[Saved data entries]
════════════════
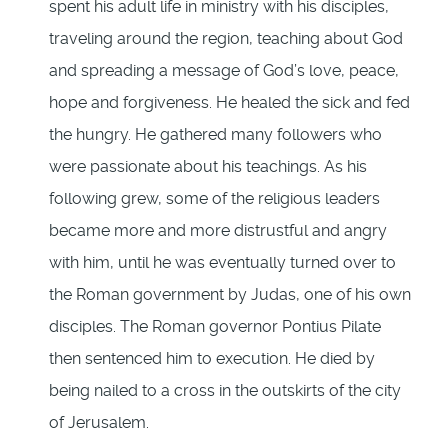
spent his adult life in ministry with his disciples,
traveling around the region, teaching about God
and spreading a message of God’s love, peace,
hope and forgiveness. He healed the sick and fed
the hungry. He gathered many followers who
were passionate about his teachings. As his
following grew, some of the religious leaders
became more and more distrustful and angry
with him, until he was eventually turned over to
the Roman government by Judas, one of his own
disciples. The Roman governor Pontius Pilate
then sentenced him to execution. He died by
being nailed to a cross in the outskirts of the city
of Jerusalem.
════════════════
> **What this task involves**
Among the entries above, find the line with "and spreading a" and the line with "the Roman government by Judas, one of his own"; give again exactly these two lines and all lines between them.

> **Response to the exercise**
and spreading a message of God’s love, peace,
hope and forgiveness. He healed the sick and fed
the hungry. He gathered many followers who
were passionate about his teachings. As his
following grew, some of the religious leaders
became more and more distrustful and angry
with him, until he was eventually turned over to
the Roman government by Judas, one of his own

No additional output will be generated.